Para la entrada del verano había una tormenta que obligó cerrar algunos comercios y puentes. Aunque la gente estaba preparada para inclemencias así, incluido él, que hacia las compras cada domingo del calendario.
Bajó a prepararse un café y sacó su antigua libreta. Empezó a trazar líneas y sombras, una tras otra mientras la bombilla aún permanecía encendida. No podía permanecer quieto, se sentía un bulto si no ponía su cuerpo y su mente a hacer algo. Estaba tan metido en su librea que su café enfrió. Aunque de eso nunca se enteró. Sonó abruptamente el teléfono, sacándolo de su estado y haciendo que derrame su taza.
Media hora después ya estaban ahí unos antiguos vecinos suyos, con unas pocas maletas y agradecidos de que les dejará pasar en su casa la tormenta. Esa noche no cenó solo.

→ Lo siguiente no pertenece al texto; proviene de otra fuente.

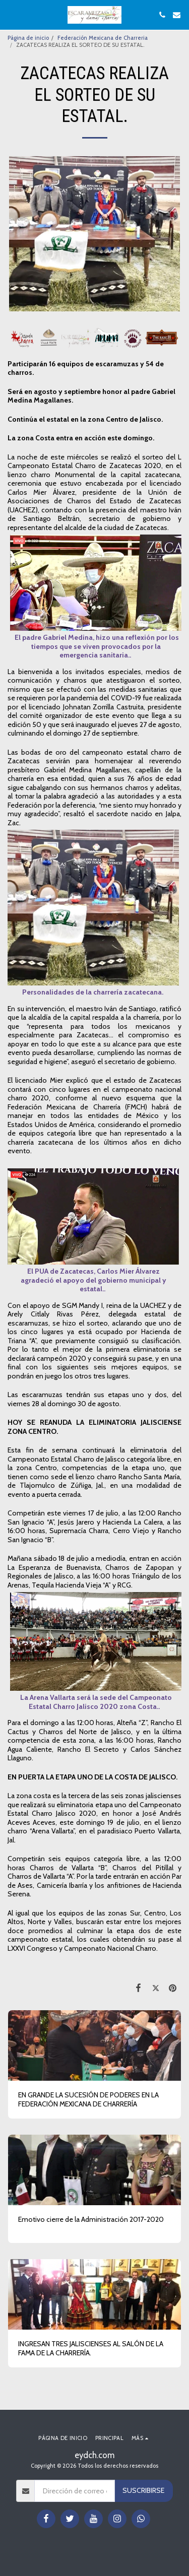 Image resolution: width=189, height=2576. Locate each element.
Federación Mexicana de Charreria (102, 37)
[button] (11, 14)
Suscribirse (143, 2490) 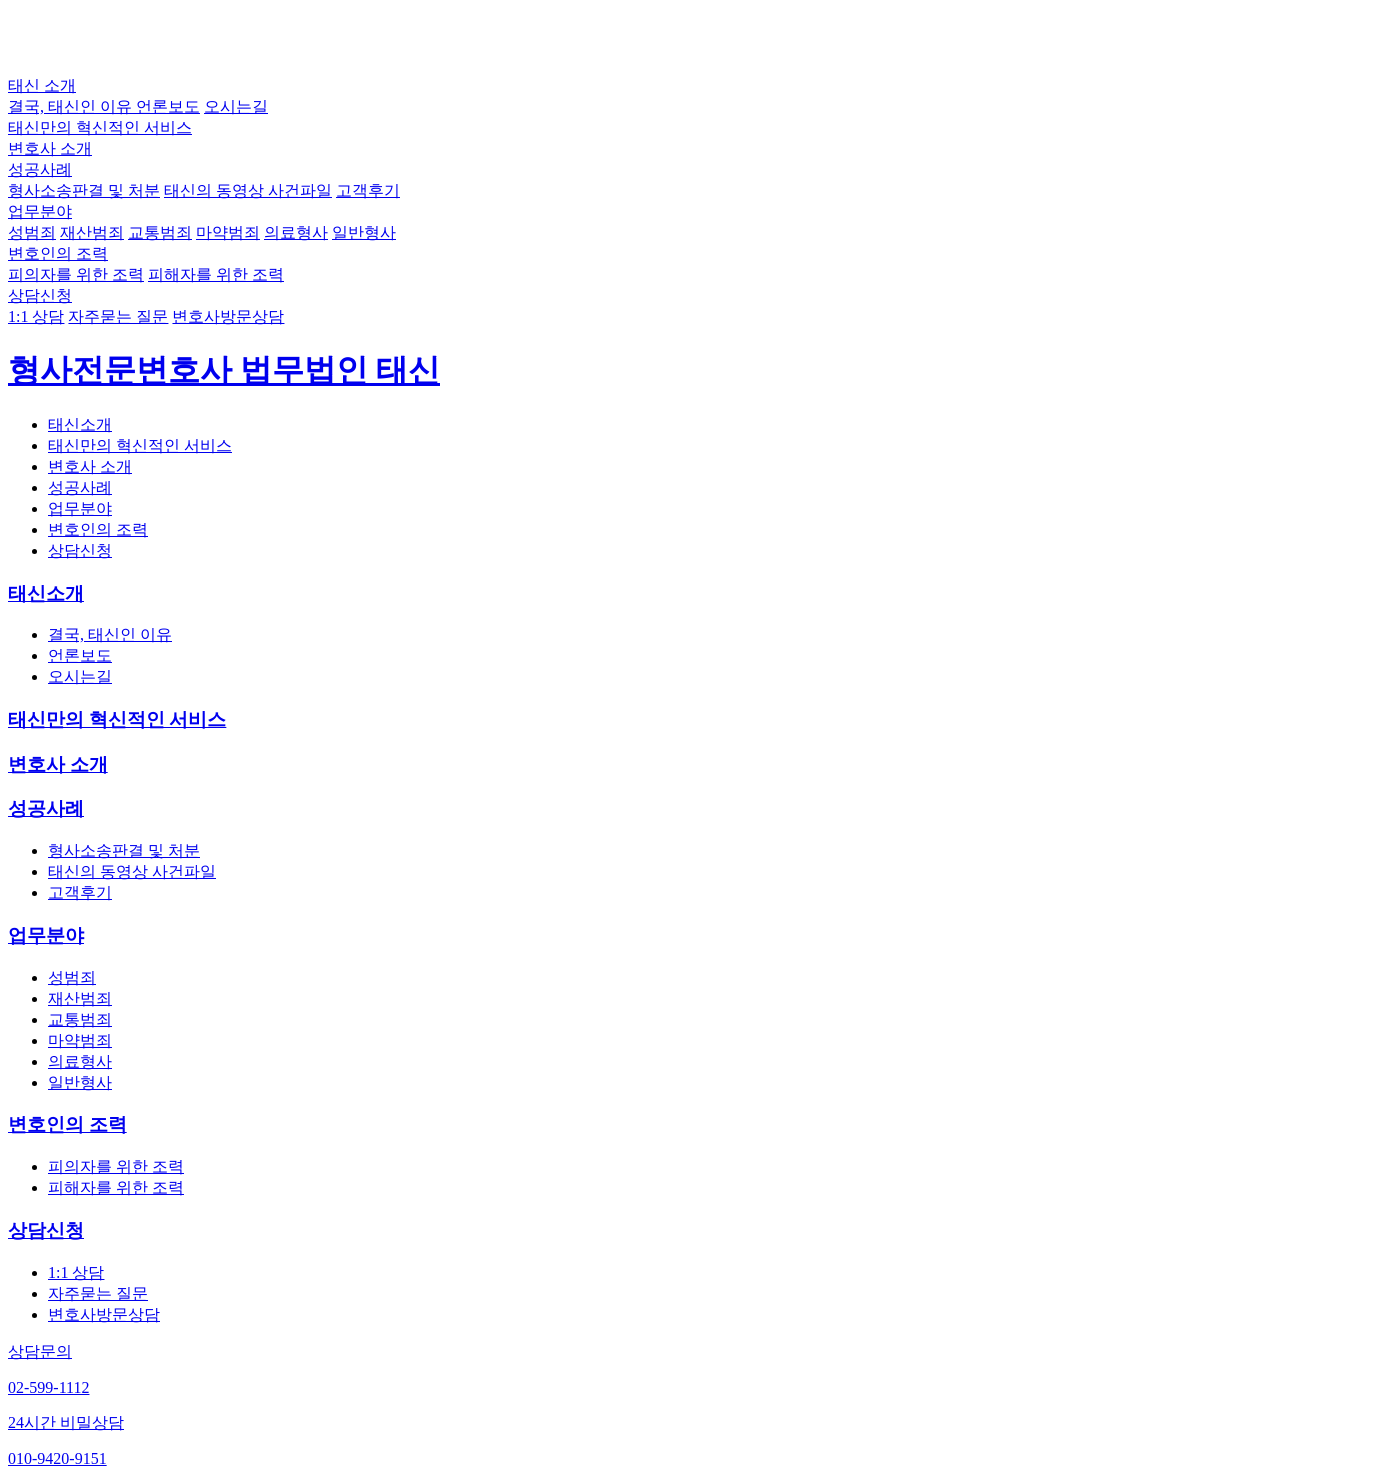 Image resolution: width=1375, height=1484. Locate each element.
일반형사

A la tarde siguiente, aprovechando que la tormenta había pasado, desapareció entre el pantano. Esta vez habían más obstáculos en su camino y el agua cubría más que de costumbre. Se detuvo en un árbol y miró hacia la copa, su rostro era como de quien buscaba algo sin saber si obtendrá respuesta. Sus lentes se habían ensuciado y fue mejor quitarlos que intentar limpiarlos. La luna apenas se veía entre las nubes remanentes, y tras parlotear cosas, dejó las hojas arrancadas de su cuaderno en aquellas raíces del árbol.
En su casa no lo esperaron a cenar, así dejó dicho a sus invitados. Y sin embargo nadie de ellos supo a que hora llegó. Simplemente a la mañana siguiente ya estaba desayunando y listo para el trabajo. Su puntualidad nunca había fallado.